New York-based Human Rights Watch said it feared for 1,300 refugees who left Huay Nam Khao camp, in the country’s northern Petchabun province, for a mass protest and never returned.
‘Thai authorities have kept Lao Hmong in fear and uncertainty for years to pressure them into giving up their hopes of refuge in Thailand,’ said Brad Adams, Asia director at Human Rights Watch.
‘The government should end this immoral and unlawful policy, and as a first step it should account for the missing.’ Some 5,000 ethnic Hmong left the refugee camp on June 20 after a year in detention to highlight their plight with a march to Bangkok.
HRW says they are intimidated and mistreated in the camp, but face persecution on their return to Laos. Thai soldiers returned 800 protesters to Laos and thousands returned to the camp, but 1,300 refugees are still missing, according to aid agency Doctors Without Borders.
Thai authorities have said they plan to return all the refugees, despite an outcry from human rights groups and a motion by US lawmakers asking Thailand to suspend the repatriations.
HRW called for Thai authorities to immediately allow independent monitors in Huay Nam Khao camp, and stop the deportations until the missing have been accounted for.

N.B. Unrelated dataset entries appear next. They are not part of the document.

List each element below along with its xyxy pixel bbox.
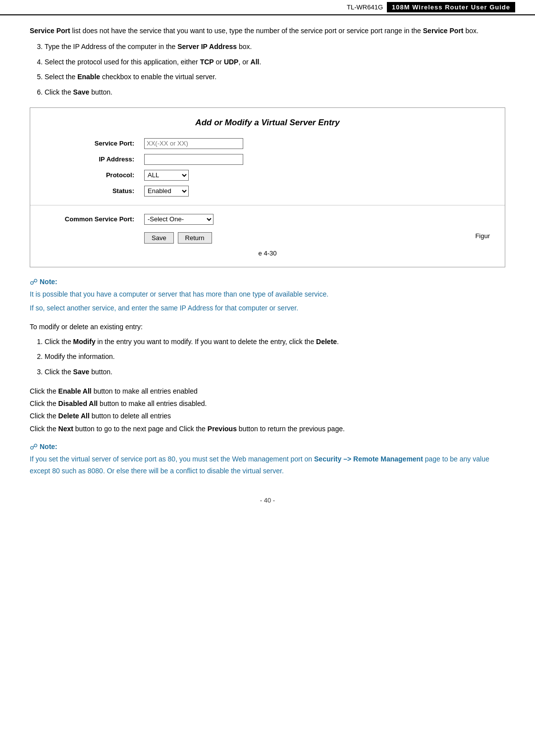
step-5: Select the Enable checkbox to enable the…	[45, 71, 505, 82]
note-1-line1: It is possible that you have a computer …	[30, 289, 505, 301]
status-row: Status: EnabledDisabled	[30, 183, 505, 199]
common-service-select[interactable]: -Select One-	[144, 214, 214, 225]
next-prev-para: Click the Next button to go to the next …	[30, 423, 505, 435]
note-2-header: ☍ Note:	[30, 442, 505, 452]
disabled-all-para: Click the Disabled All button to make al…	[30, 398, 505, 410]
status-label: Status:	[30, 183, 139, 199]
note-2-section: ☍ Note: If you set the virtual server of…	[30, 442, 505, 477]
note-1-line2: If so, select another service, and enter…	[30, 302, 505, 314]
status-select[interactable]: EnabledDisabled	[144, 186, 189, 197]
protocol-select[interactable]: ALLTCPUDP	[144, 170, 189, 181]
button-label-spacer	[30, 227, 139, 247]
extra-info: Click the Enable All button to make all …	[30, 385, 505, 435]
common-service-row: Common Service Port: -Select One-	[30, 211, 505, 227]
service-port-row: Service Port:	[30, 136, 505, 151]
return-button[interactable]: Return	[178, 232, 212, 244]
page-number: - 40 -	[30, 497, 505, 504]
save-button[interactable]: Save	[144, 232, 174, 244]
note-2-label: Note:	[40, 443, 57, 451]
figure-caption: e 4-30	[30, 250, 505, 257]
status-cell: EnabledDisabled	[139, 183, 505, 199]
protocol-row: Protocol: ALLTCPUDP	[30, 167, 505, 183]
enable-all-para: Click the Enable All button to make all …	[30, 385, 505, 398]
step-6: Click the Save button.	[45, 87, 505, 98]
service-port-bold: Service Port	[30, 27, 70, 35]
ip-address-cell	[139, 151, 505, 167]
separator-row	[30, 199, 505, 211]
form-divider	[30, 205, 505, 205]
service-port-cell	[139, 136, 505, 151]
note-2-line1: If you set the virtual server of service…	[30, 454, 505, 477]
form-table: Service Port: IP Address: Protocol: ALLT…	[30, 136, 505, 247]
common-service-label: Common Service Port:	[30, 211, 139, 227]
common-service-cell: -Select One-	[139, 211, 505, 227]
modify-intro: To modify or delete an existing entry:	[30, 321, 505, 332]
figure-side-label: Figur	[475, 232, 490, 240]
note-1-header: ☍ Note:	[30, 277, 505, 287]
step-4: Select the protocol used for this applic…	[45, 56, 505, 67]
service-port-bold2: Service Port	[423, 27, 464, 35]
button-cell: Save Return Figur	[139, 227, 505, 247]
intro-paragraph: Service Port list does not have the serv…	[30, 25, 505, 36]
ip-address-label: IP Address:	[30, 151, 139, 167]
modify-list: Click the Modify in the entry you want t…	[45, 336, 505, 377]
steps-list: Type the IP Address of the computer in t…	[45, 41, 505, 98]
virtual-server-form: Add or Modify a Virtual Server Entry Ser…	[30, 107, 505, 267]
service-port-input[interactable]	[144, 138, 243, 149]
note-icon-1: ☍	[30, 277, 38, 287]
modify-step-3: Click the Save button.	[45, 366, 505, 377]
service-port-label: Service Port:	[30, 136, 139, 151]
service-port-input-wrapper	[144, 138, 243, 149]
button-row: Save Return Figur	[30, 227, 505, 247]
protocol-label: Protocol:	[30, 167, 139, 183]
modify-step-2: Modify the information.	[45, 351, 505, 362]
protocol-cell: ALLTCPUDP	[139, 167, 505, 183]
delete-all-para: Click the Delete All button to delete al…	[30, 410, 505, 422]
note-1-label: Note:	[40, 278, 57, 286]
note-1-section: ☍ Note: It is possible that you have a c…	[30, 277, 505, 314]
header-title: 108M Wireless Router User Guide	[387, 2, 515, 12]
form-title: Add or Modify a Virtual Server Entry	[30, 118, 505, 128]
ip-address-row: IP Address:	[30, 151, 505, 167]
step-3: Type the IP Address of the computer in t…	[45, 41, 505, 52]
ip-address-input[interactable]	[144, 154, 243, 165]
note-icon-2: ☍	[30, 442, 38, 452]
modify-step-1: Click the Modify in the entry you want t…	[45, 336, 505, 347]
header-model: TL-WR641G	[347, 3, 383, 11]
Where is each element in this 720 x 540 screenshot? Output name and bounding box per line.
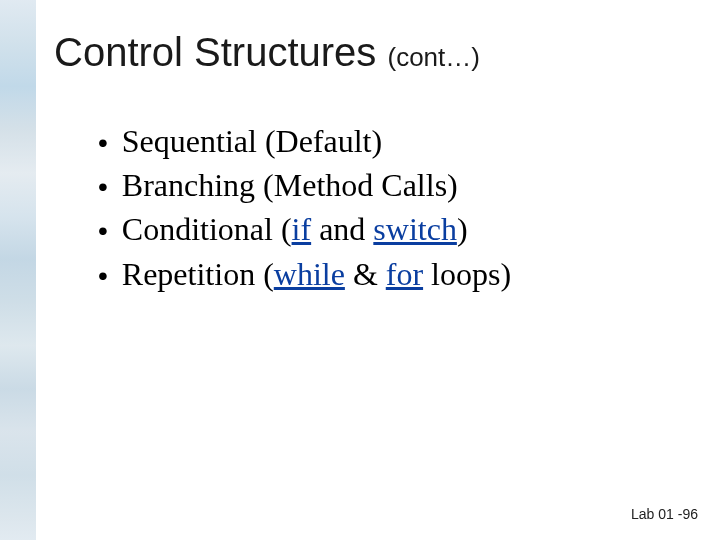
list-item: • Branching (Method Calls) [98, 164, 658, 206]
list-item: • Conditional (if and switch) [98, 208, 658, 250]
title-main: Control Structures [54, 30, 376, 74]
keyword-while: while [274, 256, 345, 292]
text-post: loops) [423, 256, 511, 292]
bullet-dot-icon: • [98, 214, 108, 248]
text-pre: Repetition ( [122, 256, 274, 292]
list-item: • Repetition (while & for loops) [98, 253, 658, 295]
keyword-for: for [386, 256, 423, 292]
bullet-dot-icon: • [98, 126, 108, 160]
text-pre: Conditional ( [122, 211, 292, 247]
bullet-dot-icon: • [98, 259, 108, 293]
decorative-sidebar [0, 0, 36, 540]
title-continuation: (cont…) [387, 42, 479, 72]
text-post: ) [457, 211, 468, 247]
keyword-switch: switch [373, 211, 457, 247]
bullet-dot-icon: • [98, 170, 108, 204]
list-item: • Sequential (Default) [98, 120, 658, 162]
keyword-if: if [292, 211, 312, 247]
slide-title: Control Structures (cont…) [54, 30, 480, 75]
bullet-text: Repetition (while & for loops) [122, 253, 511, 295]
text-mid: & [345, 256, 386, 292]
bullet-text: Branching (Method Calls) [122, 164, 458, 206]
bullet-list: • Sequential (Default) • Branching (Meth… [98, 120, 658, 297]
bullet-text: Conditional (if and switch) [122, 208, 468, 250]
slide-footer: Lab 01 -96 [631, 506, 698, 522]
text-mid: and [311, 211, 373, 247]
bullet-text: Sequential (Default) [122, 120, 382, 162]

The Thai military says all repatriations are voluntary, but HRW says Hmong face violence and extra-judicial killings in their home country because of the decades-long Hmong insurgency.
The Hmong fought alongside US forces in the 1960s and 1970s when the Vietnam War spilled into Laos. After the war ended in 1975, many fled to the jungles fearing the communist authorities would hunt them down for working with the Americans.
The Thai government insists the Hmong are economic migrants using Thailand as a base to seek refugee status and travel to rich countries, but the United Nations refugee agency UNHCR has warned some could be at genuine risk of persecution.